The records below hold pictures; please leave those out and retype the rest exactly.

[Saved entries]
★ ★ ★

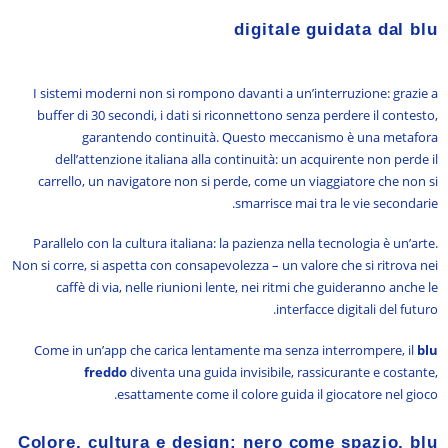
digitale guidata dal blu
I sistemi moderni non si rompono davanti a un’interruzione: grazie a
buffer di 30 secondi, i dati si riconnettono senza perdere il contesto,
garantendo continuità. Questo meccanismo è una metafora
dell’attenzione italiana alla continuità: un acquirente non perde il
carrello, un navigatore non si perde, come un viaggiatore che non si
smarrisce mai tra le vie secondarie.
Parallelo con la cultura italiana: la pazienza nella tecnologia è un’arte.
Non si corre, si aspetta con consapevolezza – un valore che si ritrova nei
caffè di via, nelle riunioni lente, nei ritmi che guideranno anche le
interfacce digitali del futuro.
Come in un’app che carica lentamente ma senza interrompere, il
blu
freddo
diventa una guida invisibile, rassicurante e costante,
esattamente come il colore guida il giocatore nel gioco.
Colore, cultura e design: nero come spazio, blu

★ ★ ★

#### Answer for the task:
digitale guidata dal blu
I sistemi moderni non si rompono davanti a un’interruzione: grazie a
buffer di 30 secondi, i dati si riconnettono senza perdere il contesto,
garantendo continuità. Questo meccanismo è una metafora
dell’attenzione italiana alla continuità: un acquirente non perde il
carrello, un navigatore non si perde, come un viaggiatore che non si
smarrisce mai tra le vie secondarie.
Parallelo con la cultura italiana: la pazienza nella tecnologia è un’arte.
Non si corre, si aspetta con consapevolezza – un valore che si ritrova nei
caffè di via, nelle riunioni lente, nei ritmi che guideranno anche le
interfacce digitali del futuro.
Come in un’app che carica lentamente ma senza interrompere, il
blu
freddo
diventa una guida invisibile, rassicurante e costante,
esattamente come il colore guida il giocatore nel gioco.
Colore, cultura e design: nero come spazio, blu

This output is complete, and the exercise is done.